Eric Schneiderman, Attorney General of New York state, accuses companies that defend their right to free speech of engaging in “First Amendment opportunism.” Somehow, probably because tonight’s basketball game is on mind, that reminds me of Lebron James’s comment that “it’s so hard to take the high road.” With Lebron, the “high road” happened after he stood over Draymond Green on the basketball court in Cleveland on Friday night and Draymond retaliated. With Schneiderman, he went after not only companies that defend their free speech rights but also think tanks that disagree with his views.

The best comeback to Lebron was from Steph Curry’s wife, Ayesha, who said:

High Road. invisible bridge used to step over said person when open floor is available left to right.

Just as Lebron had Ayesha, Schneiderman has Sam Kazman, general counsel of the Competitive Enterprise Institute. Kazman replied to Schneiderman:

Schneiderman characterized the statements of the energy industry, and those of global warming skeptics generally, as fraud. When you hear a government official complain about fraud in a policy debate, he’s got his sights set on censorship, plain and simple. And in the context of global warming, his goal is not to win that debate through evidence, but by shutting one side down through “law enforcement.”

Not as punchy as Ayesha, but, hey, she was limited to 140 characters. [Disclosure: Sam Kazman and I have been friends since September 1975, when he was a law student at SUNY Buffalo and I was an assistant professor at the University of Rochester.]

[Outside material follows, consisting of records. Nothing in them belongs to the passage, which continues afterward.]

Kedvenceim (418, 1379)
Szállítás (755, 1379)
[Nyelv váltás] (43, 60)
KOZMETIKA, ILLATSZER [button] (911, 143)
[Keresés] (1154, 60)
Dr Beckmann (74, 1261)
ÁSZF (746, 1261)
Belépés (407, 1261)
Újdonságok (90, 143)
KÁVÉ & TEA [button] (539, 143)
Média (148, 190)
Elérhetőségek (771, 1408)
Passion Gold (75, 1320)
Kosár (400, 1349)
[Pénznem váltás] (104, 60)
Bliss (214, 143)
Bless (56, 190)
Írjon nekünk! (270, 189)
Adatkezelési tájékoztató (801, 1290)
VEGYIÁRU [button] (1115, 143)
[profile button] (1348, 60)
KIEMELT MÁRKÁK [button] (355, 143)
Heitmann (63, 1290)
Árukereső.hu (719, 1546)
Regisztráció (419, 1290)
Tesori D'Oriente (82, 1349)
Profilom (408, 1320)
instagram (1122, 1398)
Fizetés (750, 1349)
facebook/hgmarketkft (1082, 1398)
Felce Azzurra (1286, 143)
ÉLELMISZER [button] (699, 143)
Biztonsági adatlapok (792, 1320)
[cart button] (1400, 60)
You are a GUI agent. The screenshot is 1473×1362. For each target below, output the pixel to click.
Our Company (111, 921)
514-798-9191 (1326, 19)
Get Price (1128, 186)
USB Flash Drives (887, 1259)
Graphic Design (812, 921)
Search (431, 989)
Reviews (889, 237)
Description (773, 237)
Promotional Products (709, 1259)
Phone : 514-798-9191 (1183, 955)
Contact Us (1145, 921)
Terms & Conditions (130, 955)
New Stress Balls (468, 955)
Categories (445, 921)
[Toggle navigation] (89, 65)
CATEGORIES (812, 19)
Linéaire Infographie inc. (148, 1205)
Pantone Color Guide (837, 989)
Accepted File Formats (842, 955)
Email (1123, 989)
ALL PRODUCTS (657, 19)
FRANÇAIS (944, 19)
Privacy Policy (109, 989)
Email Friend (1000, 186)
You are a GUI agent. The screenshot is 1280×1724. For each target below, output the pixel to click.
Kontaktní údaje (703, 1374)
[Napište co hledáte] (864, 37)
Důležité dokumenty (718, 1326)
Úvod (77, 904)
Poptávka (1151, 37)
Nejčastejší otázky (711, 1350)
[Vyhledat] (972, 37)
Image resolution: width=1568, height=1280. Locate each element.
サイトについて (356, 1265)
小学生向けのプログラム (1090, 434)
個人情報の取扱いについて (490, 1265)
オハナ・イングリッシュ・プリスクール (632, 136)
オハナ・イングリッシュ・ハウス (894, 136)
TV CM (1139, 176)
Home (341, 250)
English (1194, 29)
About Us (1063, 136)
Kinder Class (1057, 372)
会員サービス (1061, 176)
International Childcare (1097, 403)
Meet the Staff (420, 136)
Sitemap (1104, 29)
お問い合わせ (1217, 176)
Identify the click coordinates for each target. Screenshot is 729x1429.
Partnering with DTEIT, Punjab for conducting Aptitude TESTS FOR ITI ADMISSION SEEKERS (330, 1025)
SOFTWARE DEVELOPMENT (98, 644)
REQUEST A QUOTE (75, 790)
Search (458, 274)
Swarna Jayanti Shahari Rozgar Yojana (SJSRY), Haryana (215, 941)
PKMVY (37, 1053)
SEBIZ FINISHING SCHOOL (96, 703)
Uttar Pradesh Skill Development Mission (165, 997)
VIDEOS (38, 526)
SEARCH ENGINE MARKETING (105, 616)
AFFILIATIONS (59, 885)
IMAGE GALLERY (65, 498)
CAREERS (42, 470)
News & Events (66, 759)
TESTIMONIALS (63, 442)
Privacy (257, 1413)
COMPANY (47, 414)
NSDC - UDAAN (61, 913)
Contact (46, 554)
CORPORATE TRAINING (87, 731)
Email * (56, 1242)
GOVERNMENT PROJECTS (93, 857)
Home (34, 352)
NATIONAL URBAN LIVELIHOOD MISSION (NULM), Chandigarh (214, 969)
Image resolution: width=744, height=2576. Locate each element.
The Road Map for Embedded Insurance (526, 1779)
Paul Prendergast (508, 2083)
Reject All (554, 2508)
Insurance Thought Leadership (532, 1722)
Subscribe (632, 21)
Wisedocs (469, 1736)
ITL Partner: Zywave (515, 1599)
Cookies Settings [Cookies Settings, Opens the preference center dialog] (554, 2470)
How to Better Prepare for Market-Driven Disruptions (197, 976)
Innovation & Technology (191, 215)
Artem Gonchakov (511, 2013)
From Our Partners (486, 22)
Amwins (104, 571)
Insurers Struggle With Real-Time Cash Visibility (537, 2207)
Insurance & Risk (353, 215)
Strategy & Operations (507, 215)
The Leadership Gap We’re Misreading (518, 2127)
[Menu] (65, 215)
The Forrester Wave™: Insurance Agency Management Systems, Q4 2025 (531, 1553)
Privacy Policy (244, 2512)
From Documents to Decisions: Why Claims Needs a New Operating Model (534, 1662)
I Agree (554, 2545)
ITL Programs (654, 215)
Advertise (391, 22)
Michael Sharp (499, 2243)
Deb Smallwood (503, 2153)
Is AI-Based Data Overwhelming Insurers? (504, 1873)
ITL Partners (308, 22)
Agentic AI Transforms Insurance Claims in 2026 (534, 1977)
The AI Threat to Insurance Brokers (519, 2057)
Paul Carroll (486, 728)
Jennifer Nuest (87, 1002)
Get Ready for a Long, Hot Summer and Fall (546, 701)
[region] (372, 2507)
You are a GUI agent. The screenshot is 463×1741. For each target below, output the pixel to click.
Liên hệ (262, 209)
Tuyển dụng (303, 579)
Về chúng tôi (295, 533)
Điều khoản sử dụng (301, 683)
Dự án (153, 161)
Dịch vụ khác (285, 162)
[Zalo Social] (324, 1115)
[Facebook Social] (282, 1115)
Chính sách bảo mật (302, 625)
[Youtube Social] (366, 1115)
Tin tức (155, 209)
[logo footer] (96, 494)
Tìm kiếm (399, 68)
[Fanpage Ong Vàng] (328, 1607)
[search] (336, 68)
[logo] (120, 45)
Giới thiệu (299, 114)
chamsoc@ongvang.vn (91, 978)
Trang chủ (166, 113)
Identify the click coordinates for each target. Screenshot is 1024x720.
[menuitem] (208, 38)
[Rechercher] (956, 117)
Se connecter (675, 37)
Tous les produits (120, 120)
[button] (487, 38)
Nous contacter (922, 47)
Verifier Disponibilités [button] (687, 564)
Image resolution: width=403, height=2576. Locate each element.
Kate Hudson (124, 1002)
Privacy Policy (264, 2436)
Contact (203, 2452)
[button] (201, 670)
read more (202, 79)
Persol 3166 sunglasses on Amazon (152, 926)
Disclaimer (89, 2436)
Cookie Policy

Interestingly, at the 9:00 point of his speech, Schneiderman goes beyond his claim that companies don’t have the right to use free speech for fraud to the really scary claim, quoting Justice Rehnquist, that corporations don’t have the right to engage in political activity, even if not fraudulent. Schneiderman uses his own words but he correctly states the gist of Rehnquist’s point. Rehnquist wrote:

I can see no basis for concluding that the liberty of a corporation to engage in political activity with regard to matters having no material effect on its business is necessarily incidental to the purposes for which the Commonwealth permitted these corporations to be organized or admitted within its boundaries.

Here’s what Schneiderman doesn’t tell his audience, but, to their credit, the Wall Street Journal‘s editors caught it: Rehnquist’s statement was part of a dissent. The Supreme Court found by a 5-4 vote that corporations do have free speech rights. Hmmm. Not telling that part of the truth to the audience. Is Schneiderman a fraud? At least, he seems like a denier.